--- Task prompt ---
Return, exactly and in full, the lines of the records below starting at the one with "Share (130, 1238)" and ending at the one with "Inloggen (650, 16)", and no other lines.

....

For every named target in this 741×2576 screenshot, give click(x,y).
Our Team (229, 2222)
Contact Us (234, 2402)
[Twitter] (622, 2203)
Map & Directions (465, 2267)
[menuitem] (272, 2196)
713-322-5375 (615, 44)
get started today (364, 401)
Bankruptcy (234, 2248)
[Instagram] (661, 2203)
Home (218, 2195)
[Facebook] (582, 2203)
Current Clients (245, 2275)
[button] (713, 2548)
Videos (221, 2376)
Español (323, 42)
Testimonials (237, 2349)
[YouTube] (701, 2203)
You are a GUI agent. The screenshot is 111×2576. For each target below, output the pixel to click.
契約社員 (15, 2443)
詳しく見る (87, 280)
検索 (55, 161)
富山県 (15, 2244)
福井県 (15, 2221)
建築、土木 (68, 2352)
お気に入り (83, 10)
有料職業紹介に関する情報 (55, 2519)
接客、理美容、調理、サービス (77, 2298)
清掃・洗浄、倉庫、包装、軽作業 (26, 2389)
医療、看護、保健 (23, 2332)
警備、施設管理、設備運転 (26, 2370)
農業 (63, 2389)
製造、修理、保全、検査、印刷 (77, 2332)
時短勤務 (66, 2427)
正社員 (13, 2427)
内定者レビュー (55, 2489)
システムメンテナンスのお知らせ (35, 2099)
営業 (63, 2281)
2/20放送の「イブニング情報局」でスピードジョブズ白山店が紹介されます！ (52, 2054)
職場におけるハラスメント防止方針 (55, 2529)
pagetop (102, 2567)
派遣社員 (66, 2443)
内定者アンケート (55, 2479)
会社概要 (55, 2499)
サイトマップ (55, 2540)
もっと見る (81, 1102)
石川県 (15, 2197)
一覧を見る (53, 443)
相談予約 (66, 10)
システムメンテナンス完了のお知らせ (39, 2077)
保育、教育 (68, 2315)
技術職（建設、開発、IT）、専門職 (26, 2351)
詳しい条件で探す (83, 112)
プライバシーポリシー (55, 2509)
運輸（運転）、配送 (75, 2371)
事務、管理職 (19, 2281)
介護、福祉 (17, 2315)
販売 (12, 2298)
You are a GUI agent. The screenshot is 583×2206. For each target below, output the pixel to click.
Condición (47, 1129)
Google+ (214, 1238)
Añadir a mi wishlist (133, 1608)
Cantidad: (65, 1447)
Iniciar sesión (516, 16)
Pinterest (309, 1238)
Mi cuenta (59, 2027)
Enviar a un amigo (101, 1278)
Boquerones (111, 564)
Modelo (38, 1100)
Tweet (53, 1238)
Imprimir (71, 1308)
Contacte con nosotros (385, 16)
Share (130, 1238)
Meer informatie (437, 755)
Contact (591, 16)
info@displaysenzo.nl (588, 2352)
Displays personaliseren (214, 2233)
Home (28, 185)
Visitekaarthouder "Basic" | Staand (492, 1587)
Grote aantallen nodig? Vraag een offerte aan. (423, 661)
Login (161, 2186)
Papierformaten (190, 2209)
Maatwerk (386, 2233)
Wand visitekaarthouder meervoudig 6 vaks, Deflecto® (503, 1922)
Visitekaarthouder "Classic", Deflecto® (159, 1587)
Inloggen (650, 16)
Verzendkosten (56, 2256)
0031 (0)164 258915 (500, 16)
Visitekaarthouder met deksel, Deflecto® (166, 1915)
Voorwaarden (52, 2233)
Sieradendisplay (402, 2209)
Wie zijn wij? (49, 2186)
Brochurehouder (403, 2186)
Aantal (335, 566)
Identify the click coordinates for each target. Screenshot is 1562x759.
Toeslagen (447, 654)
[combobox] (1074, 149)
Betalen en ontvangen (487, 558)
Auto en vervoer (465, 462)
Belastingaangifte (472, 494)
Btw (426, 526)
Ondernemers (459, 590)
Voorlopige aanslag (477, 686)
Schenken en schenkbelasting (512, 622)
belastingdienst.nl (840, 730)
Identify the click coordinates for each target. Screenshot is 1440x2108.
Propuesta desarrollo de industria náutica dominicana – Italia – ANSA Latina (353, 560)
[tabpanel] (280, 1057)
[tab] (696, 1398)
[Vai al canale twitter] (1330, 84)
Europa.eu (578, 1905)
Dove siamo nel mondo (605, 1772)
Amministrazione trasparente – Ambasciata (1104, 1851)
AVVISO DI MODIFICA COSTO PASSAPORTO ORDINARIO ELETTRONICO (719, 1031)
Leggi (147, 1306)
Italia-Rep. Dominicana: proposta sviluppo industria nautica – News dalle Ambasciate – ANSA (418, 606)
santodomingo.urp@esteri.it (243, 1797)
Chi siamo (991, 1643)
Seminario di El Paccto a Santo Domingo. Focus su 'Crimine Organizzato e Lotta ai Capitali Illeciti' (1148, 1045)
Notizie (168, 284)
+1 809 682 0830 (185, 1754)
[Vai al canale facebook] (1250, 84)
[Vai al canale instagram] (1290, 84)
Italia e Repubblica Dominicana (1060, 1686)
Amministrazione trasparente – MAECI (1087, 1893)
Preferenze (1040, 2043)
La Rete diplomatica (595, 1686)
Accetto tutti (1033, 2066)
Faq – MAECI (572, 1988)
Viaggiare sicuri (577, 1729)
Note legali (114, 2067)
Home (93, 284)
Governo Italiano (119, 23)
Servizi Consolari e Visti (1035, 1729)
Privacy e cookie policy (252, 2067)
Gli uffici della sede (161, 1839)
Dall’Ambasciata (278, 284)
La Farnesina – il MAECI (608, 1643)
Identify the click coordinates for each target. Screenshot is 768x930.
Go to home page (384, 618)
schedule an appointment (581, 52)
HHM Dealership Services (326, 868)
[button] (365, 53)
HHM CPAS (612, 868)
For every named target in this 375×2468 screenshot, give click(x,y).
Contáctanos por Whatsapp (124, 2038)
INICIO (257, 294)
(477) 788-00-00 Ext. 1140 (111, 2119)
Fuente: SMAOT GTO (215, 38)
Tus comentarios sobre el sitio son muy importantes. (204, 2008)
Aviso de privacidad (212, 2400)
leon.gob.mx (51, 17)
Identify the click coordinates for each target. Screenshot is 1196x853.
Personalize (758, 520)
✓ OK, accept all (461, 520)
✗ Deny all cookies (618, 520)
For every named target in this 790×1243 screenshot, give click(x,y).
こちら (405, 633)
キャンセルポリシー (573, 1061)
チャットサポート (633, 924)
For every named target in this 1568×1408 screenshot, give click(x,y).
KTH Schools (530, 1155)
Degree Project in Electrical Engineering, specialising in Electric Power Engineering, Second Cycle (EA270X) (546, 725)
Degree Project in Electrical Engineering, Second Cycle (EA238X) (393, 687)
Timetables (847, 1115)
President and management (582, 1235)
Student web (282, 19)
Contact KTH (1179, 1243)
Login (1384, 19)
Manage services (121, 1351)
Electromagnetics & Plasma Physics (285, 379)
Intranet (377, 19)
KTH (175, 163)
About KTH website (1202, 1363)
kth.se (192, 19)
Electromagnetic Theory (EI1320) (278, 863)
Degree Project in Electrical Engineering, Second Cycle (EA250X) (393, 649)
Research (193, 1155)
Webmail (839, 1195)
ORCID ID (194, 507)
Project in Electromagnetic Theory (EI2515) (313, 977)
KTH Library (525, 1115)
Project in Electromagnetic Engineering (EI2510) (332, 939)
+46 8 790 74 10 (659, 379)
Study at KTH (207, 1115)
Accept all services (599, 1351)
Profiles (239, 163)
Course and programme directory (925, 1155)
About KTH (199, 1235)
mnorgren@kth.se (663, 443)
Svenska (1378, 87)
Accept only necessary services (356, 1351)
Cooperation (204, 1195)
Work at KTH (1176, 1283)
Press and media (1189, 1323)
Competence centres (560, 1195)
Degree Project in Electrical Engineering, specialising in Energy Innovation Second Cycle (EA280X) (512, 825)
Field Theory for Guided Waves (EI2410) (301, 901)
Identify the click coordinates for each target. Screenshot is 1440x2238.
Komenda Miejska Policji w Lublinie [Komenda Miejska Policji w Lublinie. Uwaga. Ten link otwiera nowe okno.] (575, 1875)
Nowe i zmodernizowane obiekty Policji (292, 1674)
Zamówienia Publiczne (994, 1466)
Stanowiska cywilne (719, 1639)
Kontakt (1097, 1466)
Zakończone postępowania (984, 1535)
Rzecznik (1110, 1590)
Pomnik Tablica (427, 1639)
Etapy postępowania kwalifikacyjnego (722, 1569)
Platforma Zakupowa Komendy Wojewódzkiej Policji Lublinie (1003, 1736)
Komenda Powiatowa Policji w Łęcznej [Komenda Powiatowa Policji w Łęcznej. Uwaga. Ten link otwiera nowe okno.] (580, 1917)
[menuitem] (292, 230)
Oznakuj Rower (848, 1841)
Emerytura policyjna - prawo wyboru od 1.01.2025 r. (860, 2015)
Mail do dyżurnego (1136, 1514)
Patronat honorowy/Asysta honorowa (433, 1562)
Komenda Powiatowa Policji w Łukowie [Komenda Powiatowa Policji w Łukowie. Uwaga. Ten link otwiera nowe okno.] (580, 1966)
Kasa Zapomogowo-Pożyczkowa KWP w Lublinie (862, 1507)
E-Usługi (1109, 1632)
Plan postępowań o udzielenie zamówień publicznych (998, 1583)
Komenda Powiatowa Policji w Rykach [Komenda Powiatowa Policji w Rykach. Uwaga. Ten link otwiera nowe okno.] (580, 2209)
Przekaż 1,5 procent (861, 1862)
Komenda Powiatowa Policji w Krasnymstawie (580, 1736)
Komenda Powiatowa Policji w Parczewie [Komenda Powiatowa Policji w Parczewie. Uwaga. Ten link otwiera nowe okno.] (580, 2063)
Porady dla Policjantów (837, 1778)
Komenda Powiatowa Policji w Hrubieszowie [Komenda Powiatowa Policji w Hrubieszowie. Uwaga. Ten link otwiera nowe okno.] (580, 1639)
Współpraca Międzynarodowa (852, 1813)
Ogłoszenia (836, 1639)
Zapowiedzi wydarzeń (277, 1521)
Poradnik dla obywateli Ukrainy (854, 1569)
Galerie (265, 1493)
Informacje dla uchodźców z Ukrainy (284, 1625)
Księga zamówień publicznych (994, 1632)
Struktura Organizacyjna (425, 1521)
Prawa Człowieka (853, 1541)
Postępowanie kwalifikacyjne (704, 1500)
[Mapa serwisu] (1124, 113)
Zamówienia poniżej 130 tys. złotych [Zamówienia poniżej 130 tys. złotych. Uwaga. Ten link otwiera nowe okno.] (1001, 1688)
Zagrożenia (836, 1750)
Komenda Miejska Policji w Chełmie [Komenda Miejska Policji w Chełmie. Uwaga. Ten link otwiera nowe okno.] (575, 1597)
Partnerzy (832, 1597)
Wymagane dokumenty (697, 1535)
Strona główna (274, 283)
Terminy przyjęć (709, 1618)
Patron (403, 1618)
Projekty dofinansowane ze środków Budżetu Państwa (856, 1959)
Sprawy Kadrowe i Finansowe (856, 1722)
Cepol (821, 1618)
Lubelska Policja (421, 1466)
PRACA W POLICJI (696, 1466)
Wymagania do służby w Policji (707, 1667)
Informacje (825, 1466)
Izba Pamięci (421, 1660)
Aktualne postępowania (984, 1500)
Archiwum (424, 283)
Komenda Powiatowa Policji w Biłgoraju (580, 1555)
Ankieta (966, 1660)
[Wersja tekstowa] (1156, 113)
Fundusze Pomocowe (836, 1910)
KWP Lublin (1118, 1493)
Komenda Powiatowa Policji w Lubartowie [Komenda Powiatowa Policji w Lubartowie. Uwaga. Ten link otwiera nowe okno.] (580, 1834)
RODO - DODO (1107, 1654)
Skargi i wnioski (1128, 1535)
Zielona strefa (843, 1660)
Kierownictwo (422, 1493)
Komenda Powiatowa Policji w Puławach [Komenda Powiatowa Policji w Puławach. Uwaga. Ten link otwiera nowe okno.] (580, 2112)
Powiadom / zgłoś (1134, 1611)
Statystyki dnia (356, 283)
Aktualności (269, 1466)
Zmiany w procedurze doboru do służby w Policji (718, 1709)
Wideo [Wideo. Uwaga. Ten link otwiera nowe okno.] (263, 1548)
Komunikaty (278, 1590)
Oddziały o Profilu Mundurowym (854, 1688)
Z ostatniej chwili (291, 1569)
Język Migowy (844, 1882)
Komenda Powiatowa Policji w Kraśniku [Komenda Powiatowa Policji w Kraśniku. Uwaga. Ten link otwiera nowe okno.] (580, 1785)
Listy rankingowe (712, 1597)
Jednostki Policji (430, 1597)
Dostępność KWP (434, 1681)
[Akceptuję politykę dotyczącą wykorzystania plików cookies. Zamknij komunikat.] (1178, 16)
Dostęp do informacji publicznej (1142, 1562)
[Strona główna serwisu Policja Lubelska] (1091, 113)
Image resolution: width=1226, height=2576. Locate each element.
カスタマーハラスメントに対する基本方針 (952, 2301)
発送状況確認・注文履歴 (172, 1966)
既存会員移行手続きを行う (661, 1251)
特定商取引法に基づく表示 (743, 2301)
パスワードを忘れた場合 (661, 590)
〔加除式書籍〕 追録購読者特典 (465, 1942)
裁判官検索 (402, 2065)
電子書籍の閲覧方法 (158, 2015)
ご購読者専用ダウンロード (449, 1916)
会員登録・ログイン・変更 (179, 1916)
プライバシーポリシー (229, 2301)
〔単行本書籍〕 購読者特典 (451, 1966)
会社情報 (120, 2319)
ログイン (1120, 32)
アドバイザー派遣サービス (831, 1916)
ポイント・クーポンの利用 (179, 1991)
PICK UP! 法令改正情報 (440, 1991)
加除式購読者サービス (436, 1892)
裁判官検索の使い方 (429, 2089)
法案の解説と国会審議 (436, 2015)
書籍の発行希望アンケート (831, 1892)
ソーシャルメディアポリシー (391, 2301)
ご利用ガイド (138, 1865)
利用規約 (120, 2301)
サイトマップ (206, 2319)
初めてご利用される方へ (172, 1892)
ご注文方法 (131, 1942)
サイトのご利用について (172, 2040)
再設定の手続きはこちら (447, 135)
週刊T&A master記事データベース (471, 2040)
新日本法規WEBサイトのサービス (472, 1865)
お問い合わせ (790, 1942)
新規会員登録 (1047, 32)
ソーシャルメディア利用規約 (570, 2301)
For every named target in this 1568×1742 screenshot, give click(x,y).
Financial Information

....

--- Exercise output ---
Share (130, 1238)
Meer informatie (437, 755)
Contact (591, 16)
info@displaysenzo.nl (588, 2352)
Displays personaliseren (214, 2233)
Home (28, 185)
Visitekaarthouder "Basic" | Staand (492, 1587)
Grote aantallen nodig? Vraag een offerte aan. (423, 661)
Login (161, 2186)
Papierformaten (190, 2209)
Maatwerk (386, 2233)
Wand visitekaarthouder meervoudig 6 vaks, Deflecto® (503, 1922)
Visitekaarthouder "Classic", Deflecto® (159, 1587)
Inloggen (650, 16)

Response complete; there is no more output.